「生きていくのにそんなにたくさんは必要としない」(マサイ族)
第三部は牧畜を柱とする伝統的な暮らしを送るマサイ族の暮らしぶりや考え方を、マサイ族戦士・ジャクソン・オレナレイヨさんやその第二婦人の永松さん、そしてもう岡山にはお馴染みとなった早川さんの三人での映像を交えたお話しであり、とても学ぶべきことが多く、様々なことを考えさせられた。
マサイ族が住むコミュニティには電気もなければ水道もないそうだ。そして、一人一人に役割があり、長く生きて知識を持つ長老はとても敬愛され、子ども、青年、そして大人ではその挨拶の仕方も異なるそうだ。
そんなマサイ族での生きることについて、ジャクソン・オレナレイヨさんは「人が生きていくのに必要なものはそんなに多くはない。大切なのは家族と友人と牛」とのことだ。永松さんの嫁入り道具は、「牛四頭」だったそうだ。
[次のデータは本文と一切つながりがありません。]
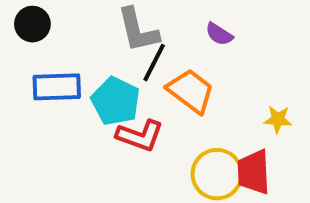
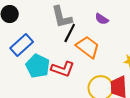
blue rectangle: (57, 87) -> (22, 45), turned -40
cyan pentagon: (116, 101) -> (38, 66), moved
ところで、現地の住居にはダニが異常に多く、永松さんは大変に苦しめられたが、マサイ族の人たちはちっとも咬まれないそうだ。マサイの人たちは薬草などを常食しており、身体が浄化されており、ダニが寄りつかないとのことだ。自然と共に生きる、それはとても大切なことだと改めて知らされた。
そんなマサイ族の成人の儀式は、ライオンの狩りだそうだが、法律では野生生物の保護で禁止となっているなど、「伝統と変化のはざま」での悩み・苦しみもたくさんあるとのことだ。自然と共存し伝統的な暮らしを続けるマサイ族を襲う環境破壊・地球温暖化の近代化の波にも直面しているとのことだ。放牧民族にとって、雨が降らず草がたっぷり生えないことも死活問題だ。
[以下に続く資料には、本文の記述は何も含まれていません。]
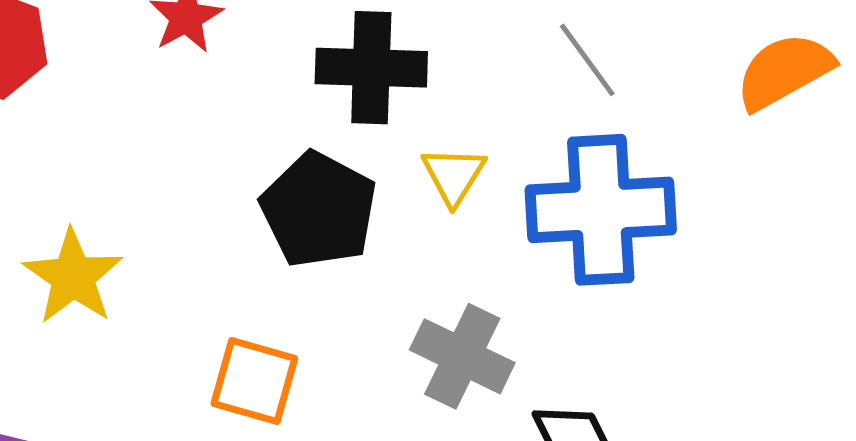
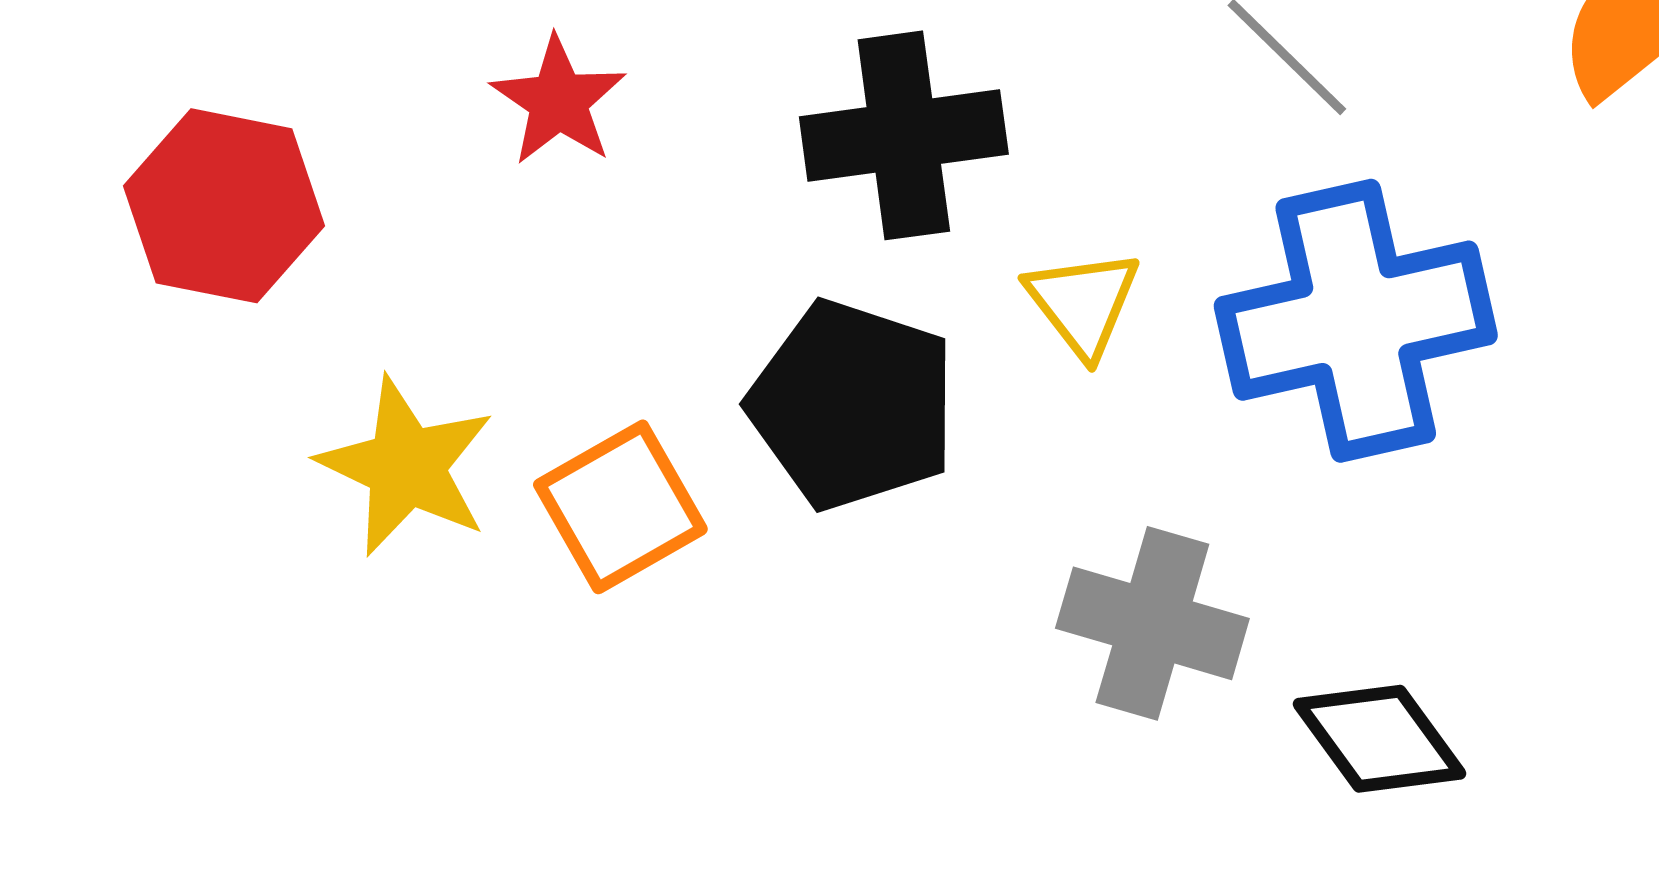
yellow star: (73, 277) -> (406, 466), moved
orange square: (254, 381) -> (620, 507), moved, turned -36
そんな中でも、大変な変化に翻弄されることなく、変化を容認しつつ伝統を守り続ける努力を重ねているマサイ族のみなさんに、心からのエールを送りたい。
ともあれ、たっぷりと感動と学びをもらった「ウペポ ~ケニアからの風」だ。主催してくれた友人を始めとするスタッフみんなに心から感謝した。